Prime Minister’s Question time, broadcast live on the BBC each Wednesday, never fails to be an education. Boris Johnson, having won the last election with a vast majority, has proved that you can fool most of the people, most of the time. Huge swathes of traditionally Labour voters were persuaded to leave Europe based on government cultivated xenophobic anxieties regarding immigration, loss of British jobs to foreigners, loss of British sovereignty and jurisdiction and the assertion that the haemorrhage of tax payers money to the EU would cease and go directly to boost the NHS. What is it about the British electorate that provokes them to regress to uttering simplistic demands about “wanting their freedom back” and instancing minor examples of European law and bureacracy?

The Ukraine crisis has proved to be a get-out-of-jail card for Johnson, allowing a diversion of attention away from the government’s handling of Covid and the scandal of numerous social parties organised by the government during the lockdowns, egregiously breaching their own rules, and showing contempt for ordinary people. Johnson clearly revels in playing an inflated role as the elder statesman on the world stage. He does this well, with confidence, conviction and powers of persuasion instilled in him by his class and education. That’s how the Tories excel. They project and amplify emotions that target the electorate’s fears, anxieties, prejudices and sense of being disadvantaged. They shamelessly use their own statistics to demonstrate success, relying on a credulous electorate to be impressed. Think about the thousands of extra nurses, doctors and billions going into the NHS. Don’t think about the previous lack of investment and cuts to services and loss of hospital beds.

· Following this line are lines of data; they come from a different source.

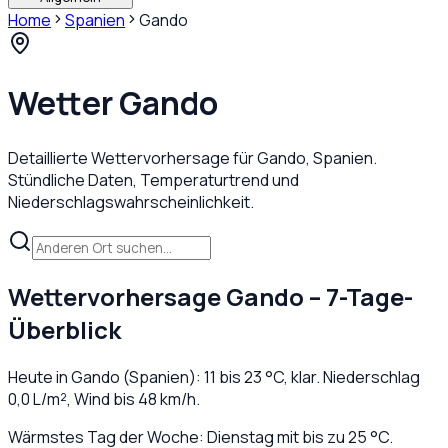
Home
Spanien
Gando
Wetter
Gando
Detaillierte Wettervorhersage für
Gando
,
Spanien
.
Stündliche Daten, Temperaturtrend und
Niederschlagswahrscheinlichkeit.
Wettervorhersage
Gando
– 7-Tage-
Überblick
Heute in
Gando
(
Spanien
):
11
bis
23
°C,
klar
. Niederschlag
0,0
L/m², Wind bis
48
km/h.
Wärmstes Tag der Woche: Dienstag mit bis zu 25 °C.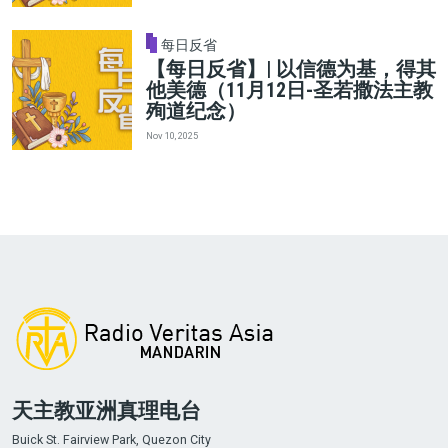
每日反省
【每日反省】| 以信德为基，得其
他美德（11月12日-圣若撒法主教
殉道纪念）
Nov 10, 2025
天主教亚洲真理电台
Buick St. Fairview Park, Quezon City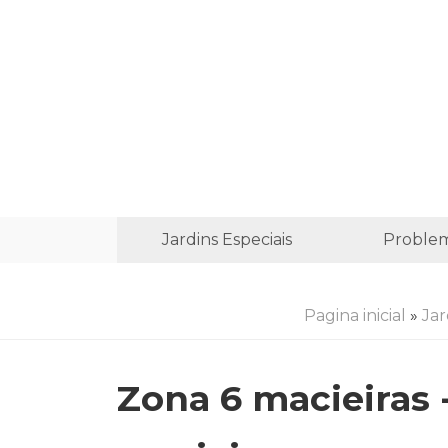
Jardins Especiais
Proble
Pagina inicial
»
Ja
Zona 6 macieiras 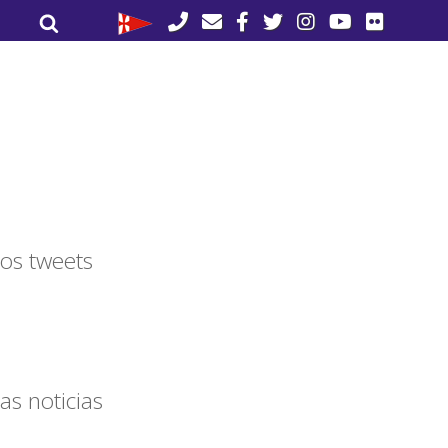
Buscar
Buscar
por:
os tweets
as noticias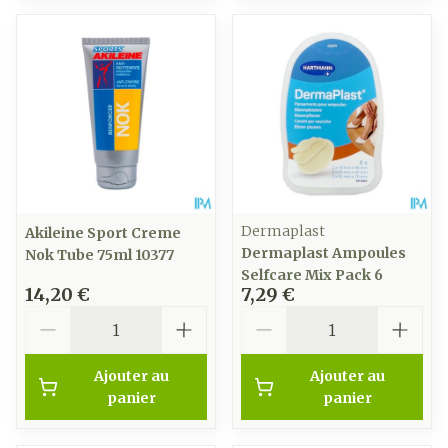
Dermaplast
Akileine Sport Creme
Dermaplast Ampoules
Nok Tube 75ml 10377
Selfcare Mix Pack 6
14,20 €
7,29 €
Quantité
Quantité
Ajouter au
Ajouter au
panier
panier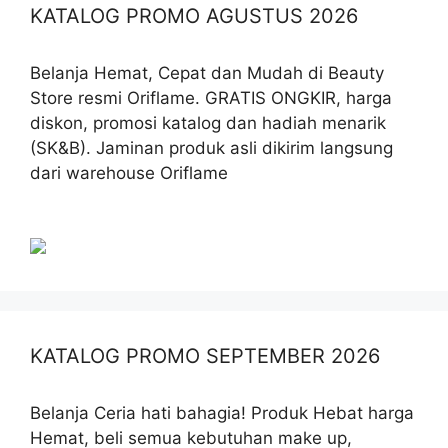
KATALOG PROMO AGUSTUS 2026
Belanja Hemat, Cepat dan Mudah di Beauty
Store resmi Oriflame. GRATIS ONGKIR, harga
diskon, promosi katalog dan hadiah menarik
(SK&B). Jaminan produk asli dikirim langsung
dari warehouse Oriflame
KATALOG PROMO SEPTEMBER 2026
Belanja Ceria hati bahagia! Produk Hebat harga
Hemat, beli semua kebutuhan make up,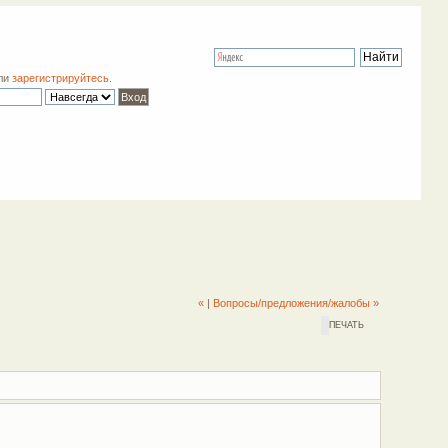
ли
зарегистрируйтесь
.
«
|
Вопросы/предложения/жалобы »
ПЕЧАТЬ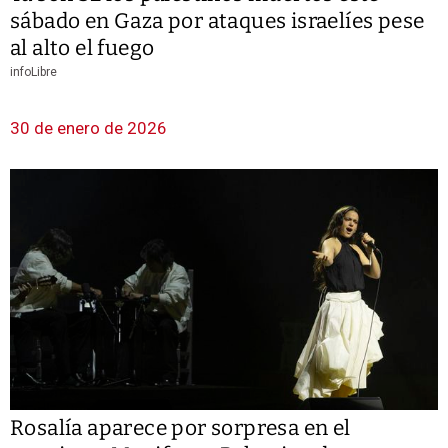
sábado en Gaza por ataques israelíes pese
al alto el fuego
infoLibre
30 de enero de 2026
Rosalía aparece por sorpresa en el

Do be awed by the repetition of billions of PPE items obtained during the pandemic and regular announcements of further billions of pounds being expended on the NHS. Don’t mention the government reacted slowly to provide equipment, or abandoned care home residents to die in their tens of thousands. Or that a a large scale excercise concerning management of a pandemic a few years earlier pin pointed exactly what was needed to meet such a contingency, but had its findings and recommendations ignored.

This is what the Tories do best. They are, collectively, a master class in expert, nuanced manipulation directed against a softened up, beguiled public in thrall to posh boy politicians and hard nosed, cruel female counterparts.